Son destin met aussi, par chance, sur son chemin le monde virtuel : « C’est quelque chose de rassurant pour les autistes de communiquer avec d’autres personnes par Internet » ; cela évacue l’effort d’avoir à « initier une conversation », à se préoccuper du moment le plus approprié pour sourire, de même que ça permet de zapper « les raffinements infinis du langage du corps ». C’est de l’information directe, à l’état brut, et ça libère.
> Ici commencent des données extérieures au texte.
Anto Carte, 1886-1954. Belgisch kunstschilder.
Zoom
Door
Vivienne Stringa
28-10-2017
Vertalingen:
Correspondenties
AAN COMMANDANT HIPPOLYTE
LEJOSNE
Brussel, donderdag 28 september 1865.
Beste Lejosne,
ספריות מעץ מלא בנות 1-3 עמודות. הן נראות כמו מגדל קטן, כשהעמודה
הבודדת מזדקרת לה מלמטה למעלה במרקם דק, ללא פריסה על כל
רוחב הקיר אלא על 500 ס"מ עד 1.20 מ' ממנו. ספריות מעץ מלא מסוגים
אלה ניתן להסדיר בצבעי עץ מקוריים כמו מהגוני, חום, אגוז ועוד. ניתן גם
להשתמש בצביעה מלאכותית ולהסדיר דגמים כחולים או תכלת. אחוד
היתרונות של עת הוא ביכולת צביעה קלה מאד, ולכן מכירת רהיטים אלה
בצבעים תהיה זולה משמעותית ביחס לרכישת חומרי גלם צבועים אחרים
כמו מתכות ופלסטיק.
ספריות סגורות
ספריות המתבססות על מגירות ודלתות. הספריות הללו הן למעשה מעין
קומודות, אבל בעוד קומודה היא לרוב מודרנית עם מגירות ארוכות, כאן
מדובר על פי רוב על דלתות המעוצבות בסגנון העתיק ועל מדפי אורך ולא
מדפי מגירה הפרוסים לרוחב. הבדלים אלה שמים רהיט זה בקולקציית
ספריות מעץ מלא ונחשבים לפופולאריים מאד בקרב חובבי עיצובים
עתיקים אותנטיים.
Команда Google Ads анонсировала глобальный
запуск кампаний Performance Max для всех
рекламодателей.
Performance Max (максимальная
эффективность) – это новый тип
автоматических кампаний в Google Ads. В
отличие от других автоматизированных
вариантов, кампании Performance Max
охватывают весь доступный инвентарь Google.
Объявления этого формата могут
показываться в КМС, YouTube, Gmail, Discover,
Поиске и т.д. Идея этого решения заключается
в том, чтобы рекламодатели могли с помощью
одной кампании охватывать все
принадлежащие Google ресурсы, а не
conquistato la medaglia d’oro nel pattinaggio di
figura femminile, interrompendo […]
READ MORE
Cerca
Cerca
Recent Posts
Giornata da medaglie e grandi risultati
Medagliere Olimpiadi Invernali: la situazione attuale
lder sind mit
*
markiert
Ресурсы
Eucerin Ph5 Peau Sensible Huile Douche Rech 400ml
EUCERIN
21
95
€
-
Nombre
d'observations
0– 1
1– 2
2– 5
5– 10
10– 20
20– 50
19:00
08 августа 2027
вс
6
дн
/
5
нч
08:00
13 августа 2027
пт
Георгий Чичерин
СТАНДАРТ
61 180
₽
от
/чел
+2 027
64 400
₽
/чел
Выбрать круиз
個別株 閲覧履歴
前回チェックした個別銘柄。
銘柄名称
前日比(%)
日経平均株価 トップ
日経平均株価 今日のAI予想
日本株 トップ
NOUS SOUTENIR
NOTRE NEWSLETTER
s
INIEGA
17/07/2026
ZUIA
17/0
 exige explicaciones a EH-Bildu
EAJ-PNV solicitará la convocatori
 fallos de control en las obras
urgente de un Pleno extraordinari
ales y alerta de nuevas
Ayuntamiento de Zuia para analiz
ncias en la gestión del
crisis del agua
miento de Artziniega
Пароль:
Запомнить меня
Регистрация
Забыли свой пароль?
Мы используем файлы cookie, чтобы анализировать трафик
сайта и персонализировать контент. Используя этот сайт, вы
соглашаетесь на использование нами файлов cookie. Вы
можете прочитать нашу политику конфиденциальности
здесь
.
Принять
Malheureusement, comme Tammet nous le dit, « les recherches menées en 2001 par la National Authistic Society montrent que seulement 12% des personnes atteintes d’autisme de haut niveau ont un emploi à plein temps ». La réinsertion a ses limites ! Celles-ci, au reste, s’expliquent fort bien : « les entretiens de présélection requièrent des compétences de communication et d’interaction en société, qui sont justement ce que l’autisme altère ». Lors des mêmes entretiens, les employeurs potentiels posent des questions faisant « référence à des situations hypothétiques » « difficiles à s’imaginer » (pour un autiste).Il n’en reste pas moins, déplore Tammet, que les autistes, « fiables, honnêtes, très précis » et très « attentifs », « peuvent beaucoup apporter à une entreprise ». Loin de se décourager pourtant, une fois de plus, le jeune anglais fait face et, aiguillonné par son tempérament actif autant que par son intelligence ingénieuse, s’arrange pour créer un site éducatif de « cours en ligne pour les étudiants en langues », qui s’avèrera un éclatant succès et un facteur de renforcement de son autonomie. Nous y sommes : le garçon a réussi à renverser la situation ! De son originalité de fonctionnement, de sa différence, il est parvenu à faire un atout. Magnifique leçon de vie !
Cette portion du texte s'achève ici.